══ Supplied information

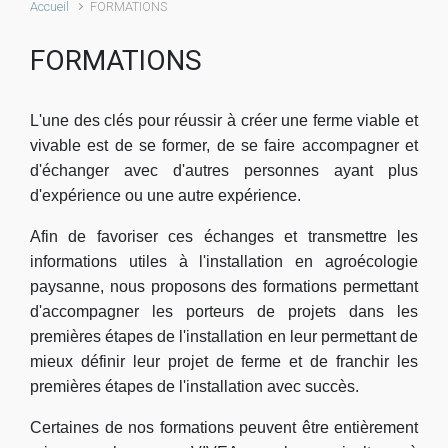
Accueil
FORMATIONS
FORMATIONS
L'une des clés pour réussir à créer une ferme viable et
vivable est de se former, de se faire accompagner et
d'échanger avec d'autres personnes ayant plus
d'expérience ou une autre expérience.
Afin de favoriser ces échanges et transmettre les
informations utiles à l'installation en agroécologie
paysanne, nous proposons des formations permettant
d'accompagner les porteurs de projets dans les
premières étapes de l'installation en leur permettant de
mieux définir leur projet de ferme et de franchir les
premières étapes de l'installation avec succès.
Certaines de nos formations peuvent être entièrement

════
══ Supplied information

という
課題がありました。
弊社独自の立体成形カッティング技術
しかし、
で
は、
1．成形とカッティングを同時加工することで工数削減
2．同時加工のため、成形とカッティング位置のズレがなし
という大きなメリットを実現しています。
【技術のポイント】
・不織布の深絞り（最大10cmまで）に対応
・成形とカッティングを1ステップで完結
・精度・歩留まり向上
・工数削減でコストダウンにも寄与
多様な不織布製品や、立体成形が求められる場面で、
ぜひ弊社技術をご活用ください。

════

# What is being asked:
Given the data above, transcribe exactly the lines from the one containing "d'expérience ou une autre expérience." down to the one containing "premières étapes de l'installation en", and no others.

# Exercise output:
d'expérience ou une autre expérience.
Afin de favoriser ces échanges et transmettre les
informations utiles à l'installation en agroécologie
paysanne, nous proposons des formations permettant
d'accompagner les porteurs de projets dans les
premières étapes de l'installation en leur permettant de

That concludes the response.